Wednesday, May 25, 2011
At the core of the budget crises facing states are regressive state tax structures (comprised of the major state and local taxes) that are unfair, unsound, and unsustainable by design. Fortunately, there is a sensible solution: inverting the state’s current tax structure.
The inversion exercise takes a state’s current distribution of state and local taxes by income quintile (lowest 20%, second 20%, middle 20%, fourth 20%, top 20%) and flips it at the 50th percentile mark, thereby making a regressive structure progressive. This resulting progressive tax structure has major benefits to states.
To achieve the inverted structure, states must establish, or significantly improve upon, the graduated personal income tax—the backbone of any progressive tax structure. Concurrently, states and localities must significantly reduce their reliance on regressive sales, excise, and property taxes, which fall heavily on low- and middle-income families.

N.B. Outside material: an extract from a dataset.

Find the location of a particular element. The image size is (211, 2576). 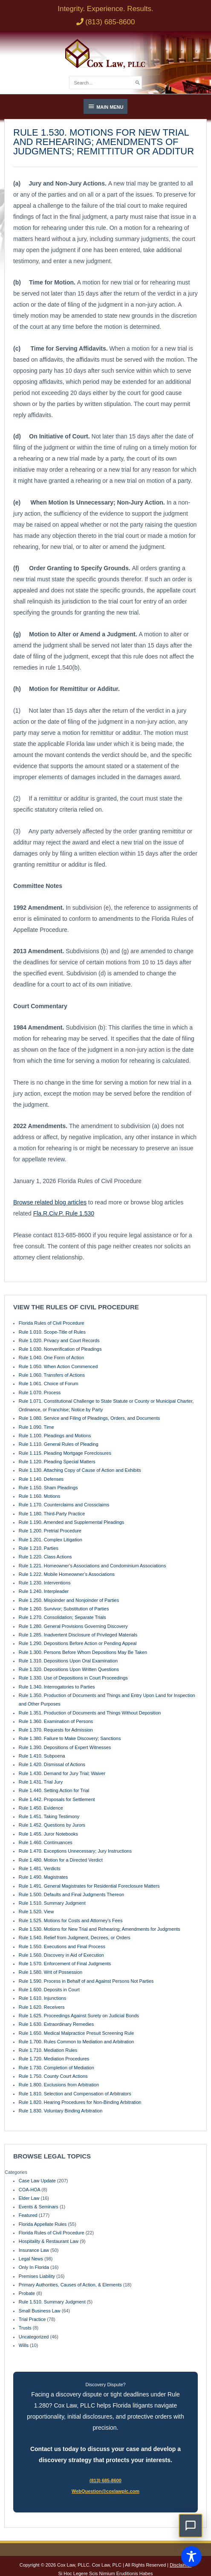 Rule 1.580. Writ of Possession is located at coordinates (50, 1972).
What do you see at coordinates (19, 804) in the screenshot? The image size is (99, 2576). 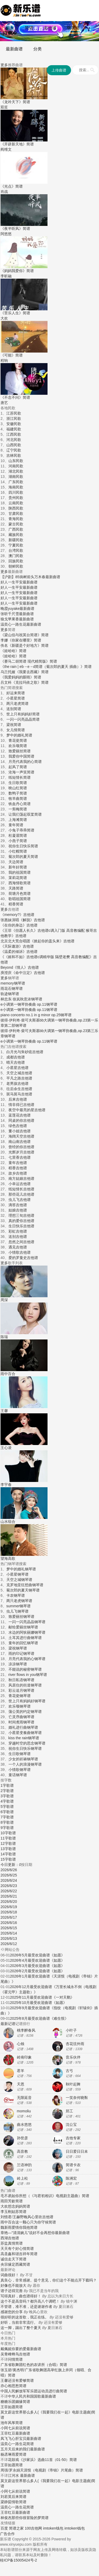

- It raises significant revenue. If every state inverted its tax structure, states would raise a combined $490 billion, wiping out deficits with cash to spare to invest in economy-enhancing activities.
- It is unmatched in its economic efficiency, which encourages steady and strong economic activity and widespread prosperity over time.
- It provides commonsense equity, with wealthy families contributing a greater share of their income in taxes than low- and middle-income families.